Task requirements: In your copy, leave out all pictures and reproduce every entry exactly.

Saved entries:
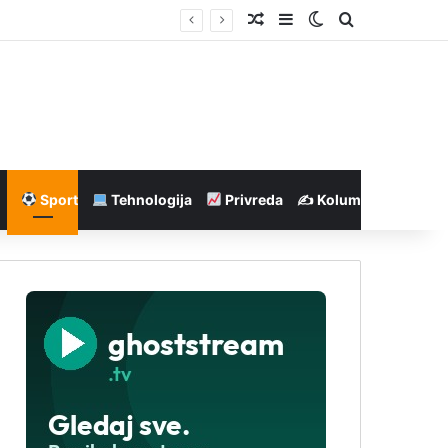
Nasumičan članak
Sidebar
Switch skin
Pretraga
Sport
Tehnologija
Privreda
✍️ Kolumne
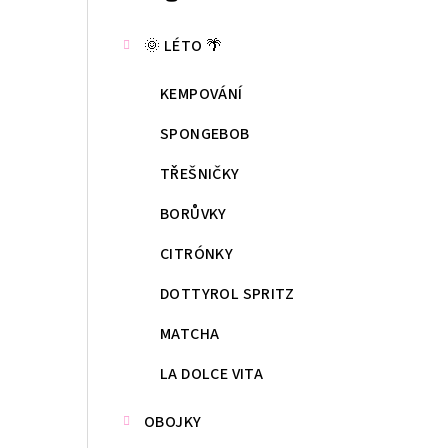
kategorie
s
🌞 LÉTO 🌴
t
KEMPOVÁNÍ
r
a
SPONGEBOB
n
TŘEŠNIČKY
n
BORŮVKY
í
CITRÓNKY
p
DOTTYROL SPRITZ
a
MATCHA
n
LA DOLCE VITA
e
OBOJKY
l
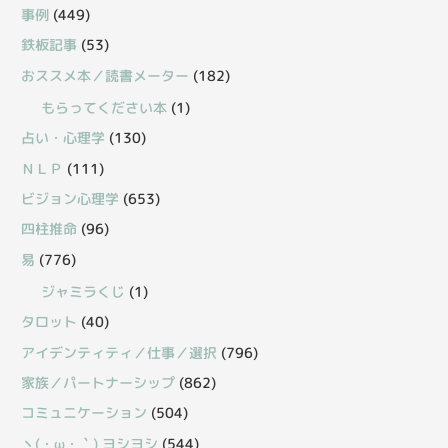
事例
(449)
鉄板記事
(53)
おススメ本／読書メーター
(182)
もらってください本
(1)
占い・心理学
(130)
ＮＬＰ
(111)
ビジョン心理学
(653)
四柱推命
(96)
易
(776)
ジャミラくじ
(1)
タロット
(40)
アイデンティティ／仕事／選択
(796)
家族／パートナーシップ
(862)
コミュニケーション
(504)
丶(・ω・｀) ヨシヨシ
(544)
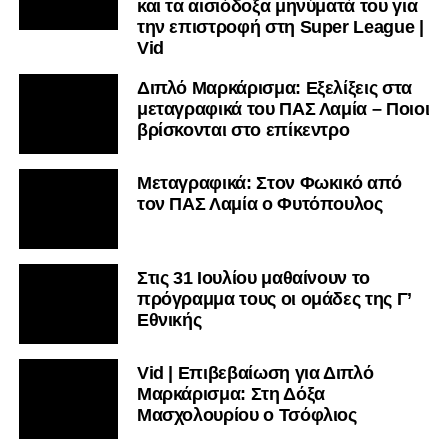
Μεταγραφικά: Στον Φωκικό από
τον ΠΑΣ Λαμία ο Φυτόπουλος
Στις 31 Ιουλίου μαθαίνουν το
πρόγραμμα τους οι ομάδες της Γ’
Εθνικής
Vid | Επιβεβαίωση για Διπλό
Μαρκάρισμα: Στη Δόξα
Μασχολουρίου ο Τσόφλιος
Μεταγραφική επιβεβαίωση για το
«Διπλό Μαρκάρισμα»: Στην
Κόρινθο ο Ντότης
Γ’ Εθνική: Όλες οι αλλαγές στο νέο
πρωτάθλημα – Κλήρωση, σέντρα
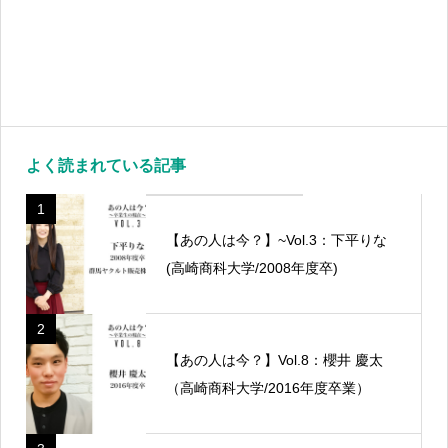
よく読まれている記事
1
【あの人は今？】~Vol.3：下平りな
(高崎商科大学/2008年度卒)
2
【あの人は今？】Vol.8：櫻井 慶太
（高崎商科大学/2016年度卒業）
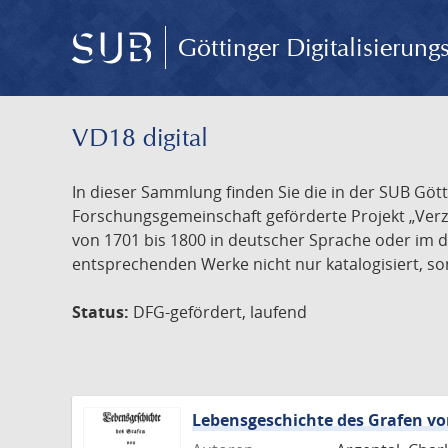
Göttinger Digitalisierun
VD18 digital
In dieser Sammlung finden Sie die in der SUB Göt
Forschungsgemeinschaft geförderte Projekt „Verze
von 1701 bis 1800 in deutscher Sprache oder im 
entsprechenden Werke nicht nur katalogisiert, son
Status:
DFG-gefördert, laufend
Lebensgeschichte des Grafen 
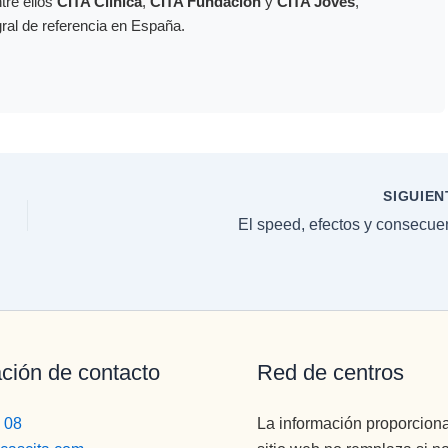
ntre ellos
CITA Clínica
,
CITA Fundación
y
CITA Joves
,
gral de referencia en España.
SIGUIE
El speed, efectos y consecue
ción de contacto
Red de centros
 08
La información proporcion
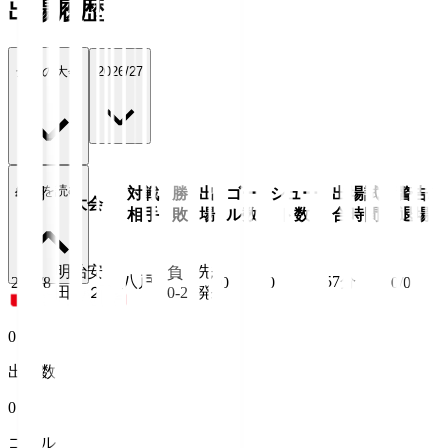
出場履歴
全ての大会
2026/27
続きを読む
年月
対戦
勝
出
ゴー
シュー
出場試
警告/
大会
日
相手
敗
場
ル数
ト数
合時間
退場
明治安
先
負
八戸
57
分
26/8/8
0
0
0/0
田Ｊ２
0-2
発
0
出場数
0
ゴール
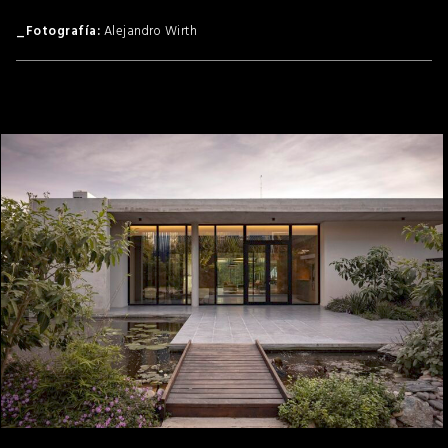
Alejandro Wirth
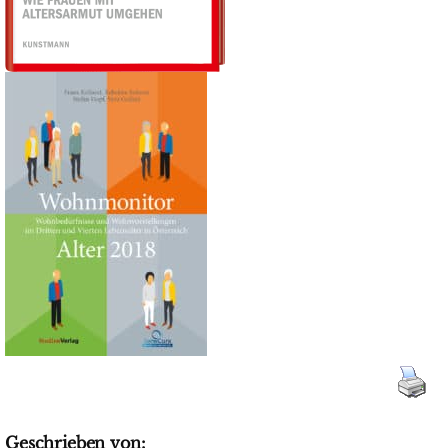
Geschrieben von:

Result for this task:
Nasumičan članak
Sidebar
Switch skin
Pretraga
Sport
Tehnologija
Privreda
✍️ Kolumne
kategorie
s
🌞 LÉTO 🌴
t
KEMPOVÁNÍ
r
a
SPONGEBOB
n
TŘEŠNIČKY
n
BORŮVKY
í
CITRÓNKY
p
DOTTYROL SPRITZ
a
MATCHA
n
LA DOLCE VITA
e
OBOJKY
l
事例
(449)
鉄板記事
(53)
おススメ本／読書メーター
(182)
もらってください本
(1)
占い・心理学
(130)
ＮＬＰ
(111)
ビジョン心理学
(653)
四柱推命
(96)
易
(776)
ジャミラくじ
(1)
タロット
(40)
アイデンティティ／仕事／選択
(796)
家族／パートナーシップ
(862)
コミュニケーション
(504)
丶(・ω・｀) ヨシヨシ
(544)
Μεταγραφικά: Στον Φωκικό από
τον ΠΑΣ Λαμία ο Φυτόπουλος
Στις 31 Ιουλίου μαθαίνουν το
πρόγραμμα τους οι ομάδες της Γ’
Εθνικής
Vid | Επιβεβαίωση για Διπλό
Μαρκάρισμα: Στη Δόξα
Μασχολουρίου ο Τσόφλιος
Μεταγραφική επιβεβαίωση για το
«Διπλό Μαρκάρισμα»: Στην
Κόρινθο ο Ντότης
Γ’ Εθνική: Όλες οι αλλαγές στο νέο
πρωτάθλημα – Κλήρωση, σέντρα
よく読まれている記事
1
【あの人は今？】~Vol.3：下平りな
(高崎商科大学/2008年度卒)
2
【あの人は今？】Vol.8：櫻井 慶太
（高崎商科大学/2016年度卒業）
Göttinger Digitalisierun
VD18 digital
In dieser Sammlung finden Sie die in der SUB Göt
Forschungsgemeinschaft geförderte Projekt „Verze
von 1701 bis 1800 in deutscher Sprache oder im 
entsprechenden Werke nicht nur katalogisiert, son
Status:
DFG-gefördert, laufend
Lebensgeschichte des Grafen 
ntre ellos
CITA Clínica
,
CITA Fundación
y
CITA Joves
,
gral de referencia en España.
SIGUIE
El speed, efectos y consecue
ción de contacto
Red de centros
 08
La información proporcion
出場履歴
全ての大会
2026/27
続きを読む
年月
対戦
勝
出
ゴー
シュー
出場試
警告/
大会
日
相手
敗
場
ル数
ト数
合時間
退場
明治安
先
負
八戸
57
分
26/8/8
0
0
0/0
田Ｊ２
0-2
発
0
出場数
0
ゴール
Alejandro Wirth
Geschrieben von:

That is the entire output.